要するに、Adwindは非常に強力なマルチプラットフォーム対応のスパイツールです。このマルウェアの活動を調査したリサーチャーは、不正ツールキットAdwindの事例は当初の想定よりはるかに興味深いという結論に達しました。
Adwindは数年にわたり開発されていることが判明しており、最初の検体は2012年に遡ります。時期によって名称が異なり、2012年はFrutas、2013年はAdwind、2014年はUnrecomとAllenSpy、そして2015年はJSocketという名前でした。
GReATのエキスパートの見解では、Adwindプラットフォームの背後には働き者が1人だけいて、少なくとも直近の4年間はその人物が新しい機能やモジュールを開発しサポートしています。Javaのセキュリティは何かと騒がれていますが、サイバー犯罪者を手助けするために作成されたプラットフォームではないので、Adwindの作成者は攻撃が万事うまく運ぶよう回避策をいくつも考える必要がありました。もちろん、一部の作業を外注することもあるかもしれませんが、この活動はすべて十分な財源によって賄われているようです。当社の計算では、サービス全体で年間200,000ドルの収益があったと考えられます。とはいえ、ポータルの最新バージョンは2015年夏に提供が開始されたばかりと考えると、まだ資金回収の途中なのかもしれません。

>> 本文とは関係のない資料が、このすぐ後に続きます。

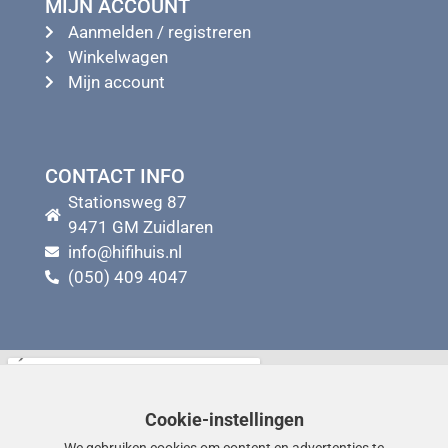
MIJN ACCOUNT
Aanmelden / registreren
Winkelwagen
Mijn account
CONTACT INFO
Stationsweg 87
9471 GM Zuidlaren
info@hifihuis.nl
(050) 409 4047
Cookie-instellingen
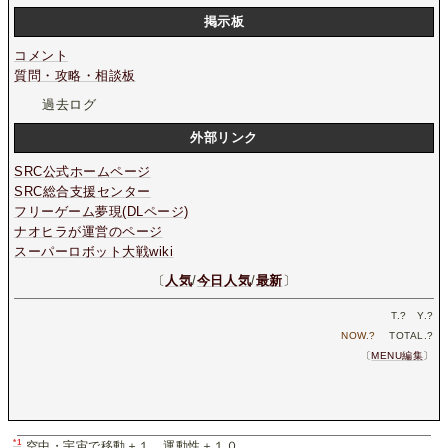
掲示板
コメント
質問・攻略・相談板
過去ログ
外部リンク
SRC公式ホームページ
SRC総合支援センター
フリーゲーム夢現(DLページ)
ナオヒラが運営のページ
スーパーロボット大戦wiki
〔
人気
/
今日人気
/
最新
〕
T.
?
Y.
?
NOW.
?
TOTAL.
?
〔
MENU編集
〕
*1
空中・宇宙で移動＋１、運動性＋１０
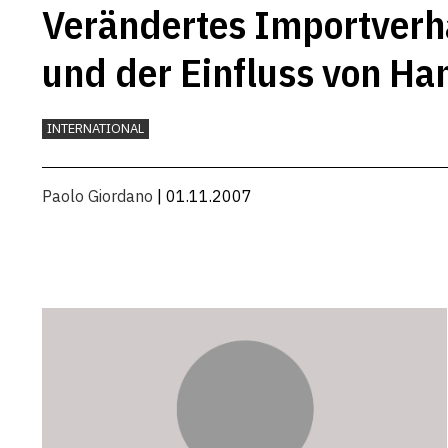
Verändertes Importverh
und der Einfluss von Ha
INTERNATIONAL
Paolo Giordano
| 01.11.2007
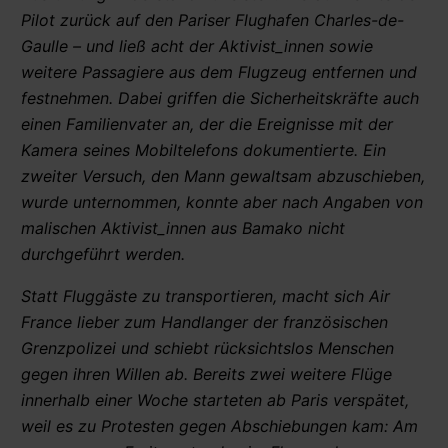
Pilot zurück auf den Pariser Flughafen Charles-de-
Gaulle – und ließ acht der Aktivist_innen sowie
weitere Passagiere aus dem Flugzeug entfernen und
festnehmen. Dabei griffen die Sicherheitskräfte auch
einen Familienvater an, der die Ereignisse mit der
Kamera seines Mobiltelefons dokumentierte. Ein
zweiter Versuch, den Mann gewaltsam abzuschieben,
wurde unternommen, konnte aber nach Angaben von
malischen Aktivist_innen aus Bamako nicht
durchgeführt werden.
Statt Fluggäste zu transportieren, macht sich Air
France lieber zum Handlanger der französischen
Grenzpolizei und schiebt rücksichtslos Menschen
gegen ihren Willen ab. Bereits zwei weitere Flüge
innerhalb einer Woche starteten ab Paris verspätet,
weil es zu Protesten gegen Abschiebungen kam: Am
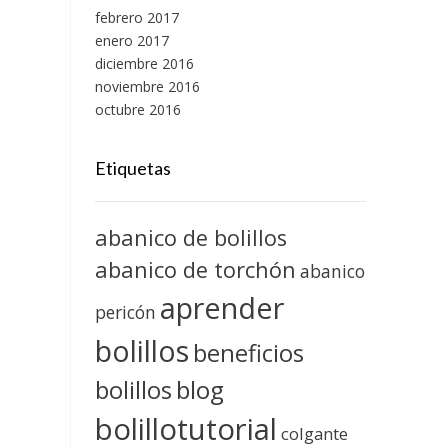
febrero 2017
enero 2017
diciembre 2016
noviembre 2016
octubre 2016
Etiquetas
abanico de bolillos
abanico de torchón
abanico
aprender
pericón
bolillos
beneficios
blog
bolillos
bolillotutorial
colgante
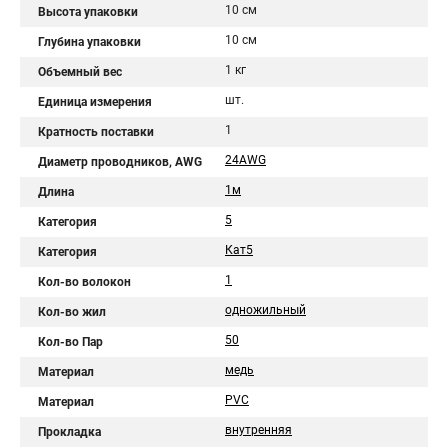
10 см
Высота упаковки
10 см
Глубина упаковки
1 кг
Объемный вес
шт.
Единица измерения
1
Кратность поставки
24AWG
Диаметр проводников, AWG
1м
Длина
5
Категория
Кат5
Категория
1
Кол-во волокон
одножильный
Кол-во жил
50
Кол-во Пар
медь
Материал
PVC
Материал
внутренняя
Прокладка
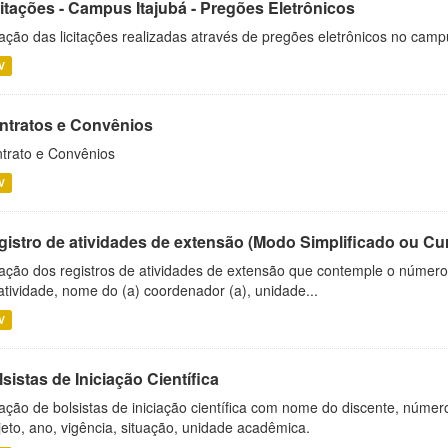
citações - Campus Itajubá - Pregões Eletrônicos
ação das licitações realizadas através de pregões eletrônicos no camp
V
ntratos e Convênios
trato e Convênios
V
gistro de atividades de extensão (Modo Simplificado ou Cu
ação dos registros de atividades de extensão que contemple o número d
atividade, nome do (a) coordenador (a), unidade...
V
sistas de Iniciação Científica
ação de bolsistas de iniciação científica com nome do discente, número 
jeto, ano, vigência, situação, unidade acadêmica.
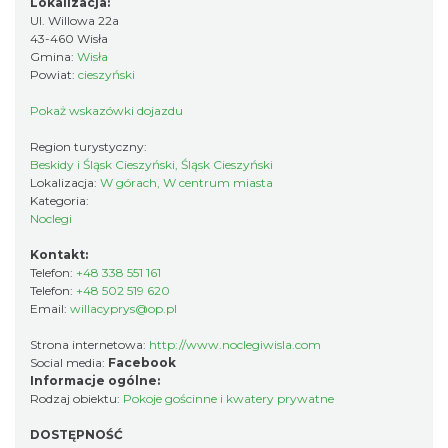
Lokalizacja:
Ul. Willowa 22a
43-460 Wisła
Gmina:
Wisła
Powiat:
cieszyński
Pokaż wskazówki dojazdu
Region turystyczny:
Beskidy i Śląsk Cieszyński, Śląsk Cieszyński
Lokalizacja:
W górach, W centrum miasta
Kategoria:
Noclegi
Kontakt:
Telefon:
+48 338 551 161
Telefon:
+48 502 519 620
Email:
willacyprys@op.pl
Strona internetowa:
http://www.noclegiwisla.com
Social media:
Facebook
Informacje ogólne:
Rodzaj obiektu:
Pokoje gościnne i kwatery prywatne
DOSTĘPNOŚĆ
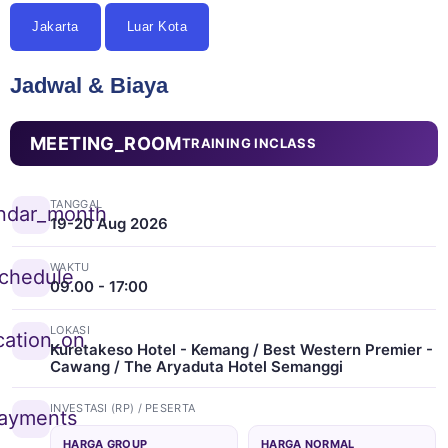
Jakarta
Luar Kota
Jadwal & Biaya
MEETING_ROOM
TRAINING INCLASS
TANGGAL
ndar_month
19-20 Aug 2026
WAKTU
chedule
09.00 - 17:00
LOKASI
cation_on
Kuretakeso Hotel - Kemang / Best Western Premier -
Cawang / The Aryaduta Hotel Semanggi
INVESTASI (RP) / PESERTA
ayments
HARGA GROUP
HARGA NORMAL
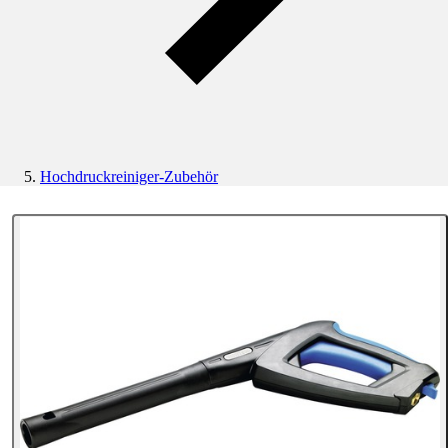
Hochdruckreiniger-Zubehör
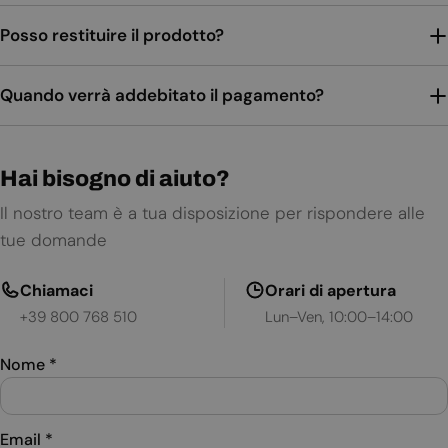
Posso restituire il prodotto?
Quando verrà addebitato il pagamento?
Hai bisogno di aiuto?
Il nostro team è a tua disposizione per rispondere alle
tue domande
Chiamaci
Orari di apertura
+39 800 768 510
Lun–Ven, 10:00–14:00
Nome
*
Email
*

当初、Adwindプラットフォームはスペイン語のインターフェイスのみでしたが、後に英語版も登場しました。こうしたアップデートの結果、Adwindは世界中のあらゆる種類のサイバー犯罪者に認知されるようになり、高度な詐欺を働く詐欺師や不正取引にかかわる競合企業、個人や企業をスパイするために雇われたサイバー傭兵などに使用されています。もちろん、よく知る人物をスパイしたいと考える個人にも利用されています。
標的の地理的分布も、ここ数年で変化しました。2013年はアラブ語圏やスペイン語圏の国が狙われ、翌年はトルコ、インドに続いてアラブ首長国連邦、米国、ベトナムがターゲットとなりました。そして2015年にはロシアが標的のトップとなり、アラブ首長国連邦、ドイツ、トルコ、米国と続きます。今やAdwindは世界各国のサイバー犯罪者に販売されていることから、こうした変化は当然です。

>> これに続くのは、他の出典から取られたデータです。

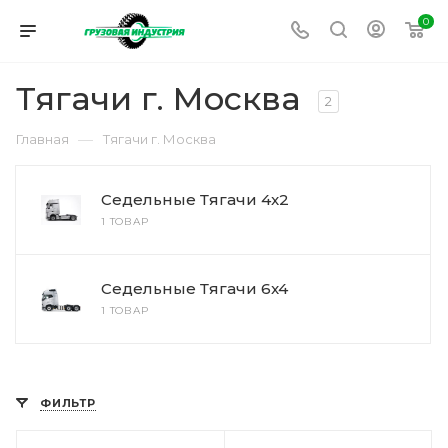
0
Тягачи г. Москва
2
—
Главная
Тягачи г. Москва
Седельные Тягачи 4x2
1 ТОВАР
Седельные Тягачи 6x4
1 ТОВАР
ФИЛЬТР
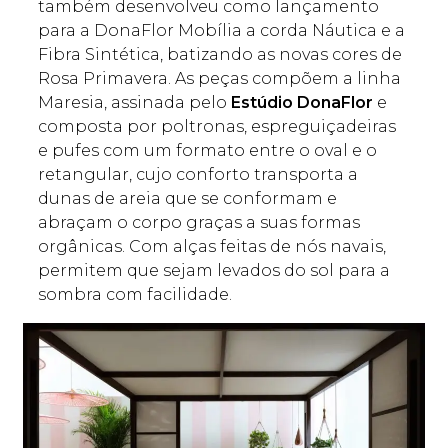
também desenvolveu como lançamento
para a DonaFlor Mobília a corda Náutica e a
Fibra Sintética, batizando as novas cores de
Rosa Primavera. As peças compõem a linha
Maresia, assinada pelo
Estúdio DonaFlor
e
composta por poltronas, espreguiçadeiras
e pufes com um formato entre o oval e o
retangular, cujo conforto transporta a
dunas de areia que se conformam e
abraçam o corpo graças a suas formas
orgânicas. Com alças feitas de nós navais,
permitem que sejam levados do sol para a
sombra com facilidade.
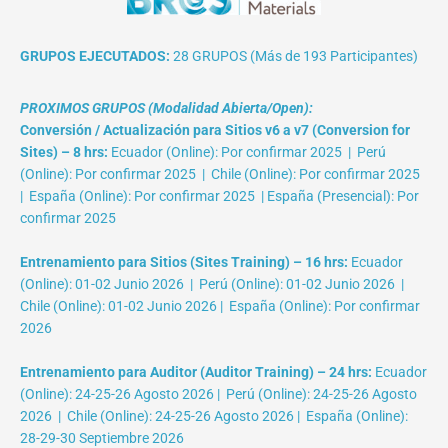
GRUPOS EJECUTADOS:
28 GRUPOS (Más de 193 Participantes)
PROXIMOS GRUPOS (Modalidad Abierta/Open):
Conversión / Actualización para Sitios v6 a v7 (Conversion for
Sites) – 8 hrs:
Ecuador (Online): Por confirmar 2025 | Perú
(Online): Por confirmar 2025 | Chile (Online): Por confirmar 2025
| España (Online): Por confirmar 2025 | España (Presencial): Por
confirmar 2025
Entrenamiento para Sitios (Sites Training) – 16 hrs:
Ecuador
(Online): 01-02 Junio 2026 | Perú (Online): 01-02 Junio 2026 |
Chile (Online): 01-02 Junio 2026 | España (Online): Por confirmar
2026
Entrenamiento para Auditor (Auditor Training) – 24 hrs:
Ecuador
(Online): 24-25-26 Agosto 2026 | Perú (Online): 24-25-26 Agosto
2026 | Chile (Online): 24-25-26 Agosto 2026 | España (Online):
28-29-30 Septiembre 2026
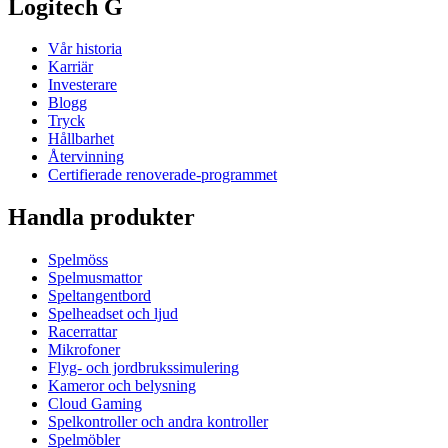
Logitech G
Vår historia
Karriär
Investerare
Blogg
Tryck
Hållbarhet
Återvinning
Certifierade renoverade-programmet
Handla produkter
Spelmöss
Spelmusmattor
Speltangentbord
Spelheadset och ljud
Racerrattar
Mikrofoner
Flyg- och jordbrukssimulering
Kameror och belysning
Cloud Gaming
Spelkontroller och andra kontroller
Spelmöbler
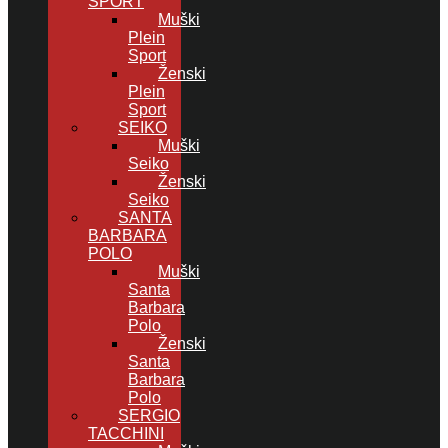
SPORT
Muški
Plein
Sport
Ženski
Plein
Sport
SEIKO
Muški
Seiko
Ženski
Seiko
SANTA
BARBARA
POLO
Muški
Santa
Barbara
Polo
Ženski
Santa
Barbara
Polo
SERGIO
TACCHINI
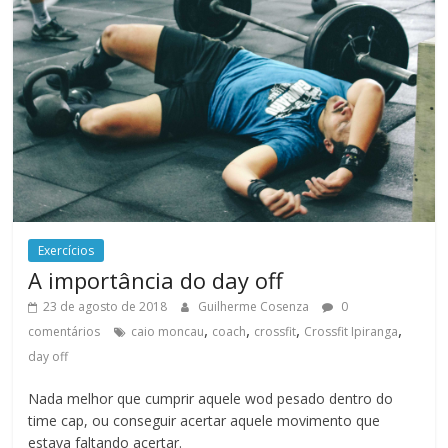
Exercícios
A importância do day off
23 de agosto de 2018
Guilherme Cosenza
0
,
,
,
,
comentários
caio moncau
coach
crossfit
Crossfit Ipiranga
day off
Nada melhor que cumprir aquele wod pesado dentro do
time cap, ou conseguir acertar aquele movimento que
estava faltando acertar.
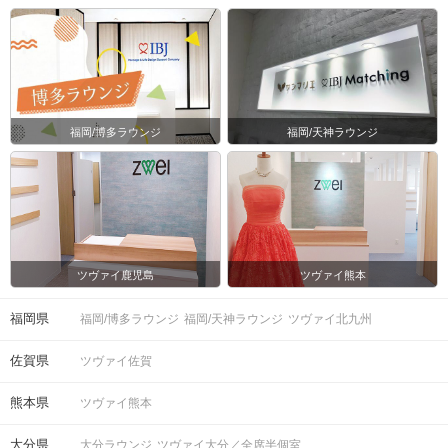
福岡/博多ラウンジ
福岡/天神ラウンジ
ツヴァイ鹿児島
ツヴァイ熊本
福岡県
福岡/博多ラウンジ
福岡/天神ラウンジ
ツヴァイ北九州
佐賀県
ツヴァイ佐賀
熊本県
ツヴァイ熊本
大分県
大分ラウンジ
ツヴァイ大分／全席半個室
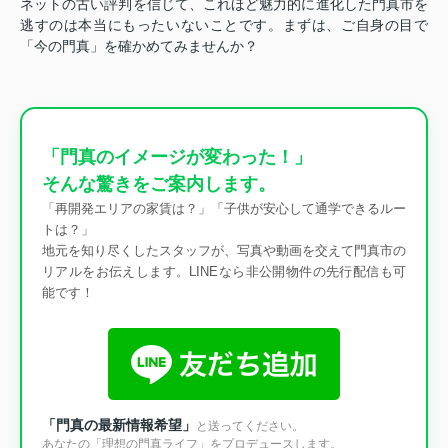
ネットの古い評判を信じて、これほど魅力的に進化した門真市を
逃すのは本当にもったいないことです。まずは、ご自身の目で
「今の門真」を確かめてみませんか？
「門真のイメージが変わった！」
そんな驚きをご案内します。
「再開発エリアの家賃は？」「子供が安心して通学できるルー
トは？」
地元を知り尽くしたスタッフが、写真や動画を交えて門真市の
リアルをお伝えします。LINEなら非公開物件の先行配信も可
能です！
「門真の最新情報希望」
と送ってください。
あなたの「理想の門真ライフ」をプロデュースします。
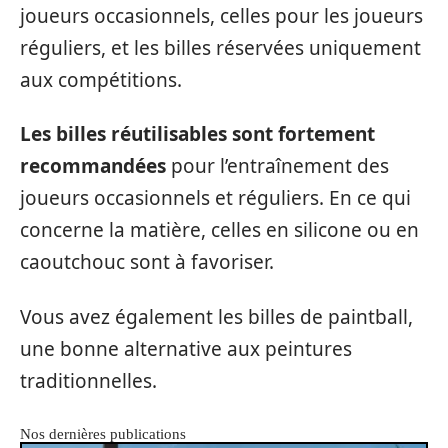
joueurs occasionnels, celles pour les joueurs
réguliers, et les billes réservées uniquement
aux compétitions.
Les billes réutilisables sont fortement
recommandées
pour l’entraînement des
joueurs occasionnels et réguliers. En ce qui
concerne la matière, celles en silicone ou en
caoutchouc sont à favoriser.
Vous avez également les billes de paintball,
une bonne alternative aux peintures
traditionnelles.
Nos dernières publications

当社で把握する限り、この4年間で標的の数は443,000以上に上っています。また、特筆すべきは、2015年の終わりに感染数の急増が見られたことです。2015年8月から2016年1月までの間、68,000以上ものユーザーがAdwind RATマルウェアの検体に遭遇しています。しかも、2015年8月にはサイバースパイ事件でAdwindの名前が取り上げられています。2015年1月にアルゼンチンの検察官が自宅アパートで不審死しているのが見つかり(いずれも英語記事)、この人物に対するスパイ活動にAdwindの1つであるAlienSpyが使われたことがわかっています。
Adwindキットを購入し、利用した犯罪者が標的としたのは、個人を始め、製造、金融、工学、設計、小売り、政府、輸送、通信などのさまざまな業界の中小企業でした。
こうした事例から、企業はJavaプラットフォームの使用目的を今一度見直し、信頼できないソースのJavaをすべて無効化するのが得策でしょう。